A dissertation is a document produced by a student in pursuit of an advanced degree. A thesis is similar but is usually shorter and done as part of a masters program. A dissertation is generally a comprehensive study of a narrow specialization. It should take into account all significant writings on the topic. Writers of dissertations are expected to contribute some original research and thinking, and they must not duplicate existing research – or research in progress. So in general, dissertations are not good for background material, but they can be very helpful once you know a lot about a topic, to extend your knowledge and fill gaps in it.


Dissertations can be found in several ways. The largest index to dissertations is now known as Proquest Dissertations & Theses, but was long known as Dissertation Abstracts.
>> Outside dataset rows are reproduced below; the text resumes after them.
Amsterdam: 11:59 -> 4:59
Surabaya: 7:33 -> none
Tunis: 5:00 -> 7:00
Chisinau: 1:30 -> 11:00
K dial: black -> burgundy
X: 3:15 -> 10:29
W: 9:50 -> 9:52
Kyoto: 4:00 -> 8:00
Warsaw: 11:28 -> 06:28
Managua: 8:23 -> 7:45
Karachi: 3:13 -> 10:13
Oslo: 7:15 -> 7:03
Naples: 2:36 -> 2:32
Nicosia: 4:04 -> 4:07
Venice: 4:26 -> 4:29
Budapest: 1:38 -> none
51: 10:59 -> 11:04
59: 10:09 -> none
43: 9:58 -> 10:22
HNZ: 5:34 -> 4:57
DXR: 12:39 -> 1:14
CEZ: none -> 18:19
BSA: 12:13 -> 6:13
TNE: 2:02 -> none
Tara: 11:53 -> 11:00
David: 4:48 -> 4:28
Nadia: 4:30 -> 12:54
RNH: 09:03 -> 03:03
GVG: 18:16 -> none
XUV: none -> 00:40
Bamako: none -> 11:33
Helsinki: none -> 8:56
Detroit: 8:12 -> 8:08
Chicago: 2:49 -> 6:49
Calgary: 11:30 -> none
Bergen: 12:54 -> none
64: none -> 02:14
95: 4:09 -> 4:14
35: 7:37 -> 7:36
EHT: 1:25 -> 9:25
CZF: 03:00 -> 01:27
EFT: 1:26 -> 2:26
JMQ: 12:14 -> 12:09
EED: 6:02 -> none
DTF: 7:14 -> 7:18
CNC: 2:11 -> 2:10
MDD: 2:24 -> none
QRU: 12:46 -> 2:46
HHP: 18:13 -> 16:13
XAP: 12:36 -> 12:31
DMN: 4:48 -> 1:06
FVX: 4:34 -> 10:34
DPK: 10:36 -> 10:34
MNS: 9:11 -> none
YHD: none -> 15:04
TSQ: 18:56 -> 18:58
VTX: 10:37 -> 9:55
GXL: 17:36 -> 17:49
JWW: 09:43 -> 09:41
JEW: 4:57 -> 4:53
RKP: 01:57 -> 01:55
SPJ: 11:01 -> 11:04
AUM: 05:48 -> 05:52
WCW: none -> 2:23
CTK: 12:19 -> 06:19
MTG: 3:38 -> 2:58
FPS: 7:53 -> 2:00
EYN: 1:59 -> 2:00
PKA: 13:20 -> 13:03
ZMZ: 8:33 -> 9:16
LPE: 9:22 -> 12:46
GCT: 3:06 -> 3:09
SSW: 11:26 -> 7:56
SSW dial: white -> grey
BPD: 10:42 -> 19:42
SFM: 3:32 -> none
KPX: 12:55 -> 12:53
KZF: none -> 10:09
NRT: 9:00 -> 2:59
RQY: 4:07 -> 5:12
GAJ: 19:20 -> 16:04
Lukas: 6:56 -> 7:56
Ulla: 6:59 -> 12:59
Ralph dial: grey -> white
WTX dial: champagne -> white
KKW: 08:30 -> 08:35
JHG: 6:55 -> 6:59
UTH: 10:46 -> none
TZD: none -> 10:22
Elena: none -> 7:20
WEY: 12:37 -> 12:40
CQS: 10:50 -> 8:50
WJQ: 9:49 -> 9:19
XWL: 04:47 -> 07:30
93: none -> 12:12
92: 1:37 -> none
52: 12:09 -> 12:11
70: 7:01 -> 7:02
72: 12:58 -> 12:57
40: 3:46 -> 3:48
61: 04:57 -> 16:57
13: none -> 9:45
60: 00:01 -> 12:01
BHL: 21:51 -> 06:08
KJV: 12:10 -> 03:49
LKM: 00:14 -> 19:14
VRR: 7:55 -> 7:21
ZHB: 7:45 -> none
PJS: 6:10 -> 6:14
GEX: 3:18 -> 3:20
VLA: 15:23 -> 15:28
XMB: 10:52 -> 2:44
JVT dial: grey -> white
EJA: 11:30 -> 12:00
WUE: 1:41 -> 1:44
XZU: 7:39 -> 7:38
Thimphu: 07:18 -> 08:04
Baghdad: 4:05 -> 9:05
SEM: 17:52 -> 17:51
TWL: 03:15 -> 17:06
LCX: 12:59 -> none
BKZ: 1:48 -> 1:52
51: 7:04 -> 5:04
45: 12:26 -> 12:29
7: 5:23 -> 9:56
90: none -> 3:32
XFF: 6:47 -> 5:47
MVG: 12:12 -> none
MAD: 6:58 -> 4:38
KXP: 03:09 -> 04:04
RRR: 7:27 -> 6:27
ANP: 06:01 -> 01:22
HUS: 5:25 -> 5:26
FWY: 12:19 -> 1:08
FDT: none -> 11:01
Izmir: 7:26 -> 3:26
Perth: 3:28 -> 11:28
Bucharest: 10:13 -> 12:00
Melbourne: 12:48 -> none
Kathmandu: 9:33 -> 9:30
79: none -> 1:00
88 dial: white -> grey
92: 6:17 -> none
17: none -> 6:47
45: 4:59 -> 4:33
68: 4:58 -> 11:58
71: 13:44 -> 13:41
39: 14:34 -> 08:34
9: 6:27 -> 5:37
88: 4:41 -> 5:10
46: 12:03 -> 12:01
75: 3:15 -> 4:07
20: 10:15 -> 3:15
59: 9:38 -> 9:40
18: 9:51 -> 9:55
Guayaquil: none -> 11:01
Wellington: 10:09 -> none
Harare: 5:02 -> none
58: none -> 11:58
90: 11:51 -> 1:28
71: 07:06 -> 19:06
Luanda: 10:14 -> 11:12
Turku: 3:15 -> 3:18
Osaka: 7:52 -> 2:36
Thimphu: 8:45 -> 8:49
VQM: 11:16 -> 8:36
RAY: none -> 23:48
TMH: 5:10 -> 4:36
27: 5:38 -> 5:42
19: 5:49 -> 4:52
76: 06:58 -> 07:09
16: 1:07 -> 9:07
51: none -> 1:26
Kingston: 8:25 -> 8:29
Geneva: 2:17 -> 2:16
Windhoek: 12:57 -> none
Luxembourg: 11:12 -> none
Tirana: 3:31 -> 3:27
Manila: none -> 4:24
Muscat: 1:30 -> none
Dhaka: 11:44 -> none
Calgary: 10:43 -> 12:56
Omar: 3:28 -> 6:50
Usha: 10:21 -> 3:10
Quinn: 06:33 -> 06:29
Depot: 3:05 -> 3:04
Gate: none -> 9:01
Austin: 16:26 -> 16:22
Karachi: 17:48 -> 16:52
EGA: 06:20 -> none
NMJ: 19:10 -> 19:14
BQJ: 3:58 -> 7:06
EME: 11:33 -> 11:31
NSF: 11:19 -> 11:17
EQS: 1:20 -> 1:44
It is a very large, mutildisciplinary index to dissertations published in American universities since 1861. Proquest also owns most of the dissertations, and will sell them for a fee ranging from $37 to $75. The database includes over 2 million dissertations. It is searchable online through the Ritter Library database pages.


Dissertations in music since about 1967 can also be found in RILM Abstracts. Music Index appears to include dissertations, but on closer examination, they turn out to actually be citations to Dissertation Abstracts. So they can be helpful in locating dissertations, but you have to be careful not to take citations straight from Music Index.

Obtaining copies of dissertations is sometimes challegning, but it can be done. You can try interlibrary loan through Ritter Library or purchasing from Proquest. Please ask a librarian if you need any help with this process.